Eppure la comunicazione è il volto attraverso cui l’azienda si fa conoscere al mondo. Deve quindi essere gestita professionalmente fin dai primi momenti del debutto sul mercato. Il che significa competenze, pianificazione, strategia e retribuzione. Fareste gestire la sicurezza dei vostri sistemi informatici dal vostro fratello liceale o dal collega che nel resto del tempo si occupa di design? No. Allora perché con la vostra immagine dovrebbe essere diverso?

Regola numero 3: basta parole astruse, via alle spiegazioni

Bando assoluto ai tecnicismi, alle parole incomprensibili e agli acronimi in tutte le vostre comunicazioni. Se siete informatici, ingegneri o economisti, non è detto che lo siano anche i vostri utenti. Prima di inviare qualsiasi comunicazione al pubblico, chiedetevi se i lettori / spettatori a cui è destinata riusciranno a comprendere senza incertezze ciò che intendete dire. Altrimenti, spiegatelo in modo più semplice. La parola d’ordine è chiarezza.

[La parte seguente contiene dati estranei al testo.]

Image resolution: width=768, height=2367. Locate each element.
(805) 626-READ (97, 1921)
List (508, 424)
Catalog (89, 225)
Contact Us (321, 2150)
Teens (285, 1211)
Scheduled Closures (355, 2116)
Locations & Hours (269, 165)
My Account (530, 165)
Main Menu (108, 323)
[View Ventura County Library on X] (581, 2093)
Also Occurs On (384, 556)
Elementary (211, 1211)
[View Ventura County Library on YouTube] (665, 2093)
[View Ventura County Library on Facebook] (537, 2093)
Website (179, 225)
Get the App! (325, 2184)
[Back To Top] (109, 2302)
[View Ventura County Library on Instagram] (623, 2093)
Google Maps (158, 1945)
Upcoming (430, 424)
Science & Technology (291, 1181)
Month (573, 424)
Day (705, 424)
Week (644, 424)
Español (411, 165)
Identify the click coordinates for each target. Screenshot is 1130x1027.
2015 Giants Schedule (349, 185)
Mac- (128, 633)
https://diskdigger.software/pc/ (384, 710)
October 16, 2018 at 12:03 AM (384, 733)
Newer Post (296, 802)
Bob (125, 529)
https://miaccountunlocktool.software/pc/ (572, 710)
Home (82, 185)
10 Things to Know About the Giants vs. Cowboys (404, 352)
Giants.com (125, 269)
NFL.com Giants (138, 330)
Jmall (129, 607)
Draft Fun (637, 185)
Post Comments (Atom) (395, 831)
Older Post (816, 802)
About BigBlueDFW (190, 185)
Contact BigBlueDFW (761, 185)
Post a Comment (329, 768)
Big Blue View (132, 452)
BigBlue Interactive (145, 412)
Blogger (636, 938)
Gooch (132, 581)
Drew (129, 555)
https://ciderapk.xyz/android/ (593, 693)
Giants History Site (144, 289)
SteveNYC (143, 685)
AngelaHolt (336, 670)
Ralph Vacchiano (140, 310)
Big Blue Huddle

Regola numero 4: meno storytelling e più dati

Se vi candidate a gestire i soldi delle persone avete la necessità, oltre che il dovere, di essere trasparenti e precisi. I vostri futuri utenti saranno certo interessati a sapere che voi e i vostri soci vi siete conosciuti durante un semestre a Princeton o avete maturato l’idea del vostro servizio mentre eravate in coda allo sportello, ma prima di darvi i loro soldi, probabilmente ameranno anche leggere i vostri bilanci. O magari avere un’idea di quali risultati avete prodotto fino ad ora. Non solo storytelling, dunque, ma dati chiari e comprensibili. Più sono, meglio sarà.

Regola numero 5: il secondo è il primo degli ultimi

Il mercato del fintech è ancora molto lontano dall’essere saturo, tuttavia la cosa peggiore che una startup possa fare in questo momento, è provare ad imitare i leader di mercato già affermati, sperando che ci sia spazio per altri 2 o 3 soggetti che offrono lo stesso tipo di servizi.

Non è uno sbaglio solo dal punto di vista commerciale e di marketing, ma anche, anzi soprattutto, dal punto di vista della comunicazione. Se le differenze tra la vostra startup e l’azienda leader risiedono solo in minime migliorie tecniche (es: transazioni più “veloci”) o in pochi punti base di differenza nelle commissioni o nel cashback, gli utenti NON le comprenderanno. O peggio ancora voi non riuscirete a comunicarle. Chiedetevi: “Cos’è che mi distingue dai miei competitor?” e se la risposta contiene la parola “millisecondi” o “percentuali”, cambiate modello di business.

P.S. Anche “algoritmo” non va bene, nell’80% dei casi.